Por Natalie Angier
The New York Times
Segundo a opinião de todos, meu avô, Nathan, tinha as ambições cômicas de um Jack Benny, mas o talento cômico de um John Kerry. Sem desanimar, ele sempre guardava um bloquinho de papéis no bolso. Caso ele ouvisse uma boa piada, sempre haveria um lugar para anotá-la.
Como eu gostaria de saber onde Nathan guardava os papeizinhos.
Assim como muita gente, eu nunca consigo lembrar de uma piada. Eu ouço, ou leio, algo hilário, rio alto o suficiente para constranger todo mundo na biblioteca, mas instantaneamente esqueço tudo - menos o fato, sempre popular numa mesa de jantar, de que eu "ouvi uma piada ótima hoje, mas agora não me lembro como era".
Para pesquisadores que estudam a memória, a facilidade com a qual as pessoas esquecem as piadas é uma daquelas esquisitices, aqueles pequenos deslizes na casca de banana neuronal, que acabam revelando uma quantidade surpreendente de coisas sobre a arquitetura por trás da memória.
Existem exemplos similares para ilustrar os caprichos e o mau gosto da memória - como por que você pode esquecer o aniversário de seu cônjuge, mas vai lembrar, até o leito de morte, de todas as palavras da música de abertura do programa "A Ilha de Gilligan". E por que você corta uma linha de dados, como um número telefônico é divido em blocos previsíveis e gerenciáveis, com o objetivo de memorizá-lo, e depois se desespera quando vai para o Reino Unido e ouve alguém dizendo um número "duplo quatro, duplo três?" E por que seus esforços para preencher um lapso de memória repentino ao perguntar a seus amigos "Ei, como era o nome do ator principal daquele filme que vimos na sexta-feira?" pode falhar, pois agora todos também esqueceram (amigos inúteis!).
Bem-vindo ao cérebro humano, seu trono de 1,3 kg de conhecimento com a almofada de alegria no assento.
Para entender a memória humana e seus tiques, Scott A. Small, neurologista e pesquisador da memória na Columbia, sugere uma analogia familiar à da memória do computador.
Temos nossa própria versão de um "buffer", ele disse, uma memória de curto prazo e escopo limitado com taxa de rotatividade mais alta. Temos o nosso equivalente ao botão "salvar": o hipocampo, localizado no fundo da parte anterior do cérebro, essencial para traduzir memórias de curto prazo em formas mais permanentes.
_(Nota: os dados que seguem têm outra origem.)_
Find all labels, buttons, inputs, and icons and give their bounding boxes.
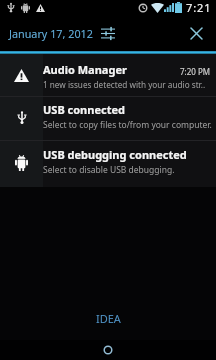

Nossos lóbulos frontais desempenham a função de busca, resgatando arquivos salvos para enfeitar a memória, conforme a necessidade. Apesar dos cientistas antes acreditarem que as memórias de curto e longo prazo eram armazenadas em diferentes partes do cérebro, eles descobriram que o que realmente distingue o duradouro do temporário é o quão forte a memória está encravada no cérebro, além da grossura e da complexidade das conexões capazes de unir grandes populações de células cerebrais. Quanto mais profunda a memória, mais prontamente e robustamente um conjunto de neurônios similares irão disparar.
Esse processo ajuda a explicar por que algumas coisas da vida nos fogem rapidamente e depois se recusam a serem capturadas. Música, por exemplo.
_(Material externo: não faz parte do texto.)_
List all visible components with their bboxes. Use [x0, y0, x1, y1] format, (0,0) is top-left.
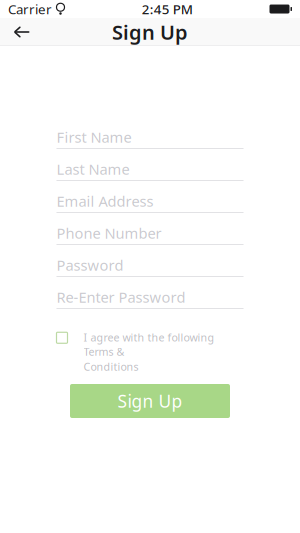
staticText: Phone Number: [56, 223, 162, 243]
staticText: First Name: [56, 127, 132, 147]
staticText: Password: [56, 255, 124, 275]
staticText: Email Address: [56, 191, 154, 211]
button[interactable]: Sign Up: [70, 384, 230, 418]
staticText: Re-Enter Password: [56, 287, 186, 307]
button[interactable]: Back: [0, 18, 44, 46]
button[interactable]: I agree with the following Terms &: [56, 340, 244, 364]
staticText: Conditions: [84, 360, 138, 374]
staticText: I agree with the following Terms &: [84, 330, 214, 359]
staticText: Sign Up: [118, 390, 182, 412]
staticText: Last Name: [56, 159, 130, 179]
staticText: Carrier: [8, 0, 52, 18]
staticText: Sign Up: [112, 19, 188, 45]
staticText: 2:45 PM: [142, 0, 193, 18]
"O cérebro tem uma forte propensão a organizar informação e percepção em padrões, e a música funciona nesse sentido", afirmou Michael Thaut, professor de música e neurociência da Universidade Estadual do Colorado. "De uma perspectiva acústica, a música é uma linguagem superestruturada que o cérebro inventou e adora ouvir".
Uma simples melodia, com um ritmo e uma repetição simples, pode ser um dispositivo tremendamente mnemônico. "Seria praticamente impossível para uma criança memorizar uma sequência de 26 letras separadas se você as apresentasse apenas como uma linha de informação", disse Thaut. Porém, quando o alfabeto é transformado em música com suas frases melódicas, as crianças do pré-escolar conseguem aprendê-lo com facilidade.
O que são os jingles e canções temáticas de programas de TV mais capciosos? Apenas variações da canção alegre do ABC.
Piadas realmente boas, por outro lado, fogem da abordagem "do-ré-mi". Elas funcionam justamente por não estarem em conformidade com rotinas de padrão reconhecias, por subvertê-las.
"As piadas funcionam porque lidam com o inesperado, começam numa direção e depois desviam para outra", disse Robert Provine, professor de psicologia da Universidade de Maryland, em Baltimore County, e autor de "Laughter: A Scientific Investigation" ("Riso: Uma Investigação Científica", em tradução livre). "Aquilo que faz o sucesso de uma piada são as mesmas propriedades capazes de torná-la difícil de ser lembrada".
Isso também pode explicar por que as piadas mais lembradas são extremamente clichês. Piada de sogra? Sim, tenho várias na ponta da língua.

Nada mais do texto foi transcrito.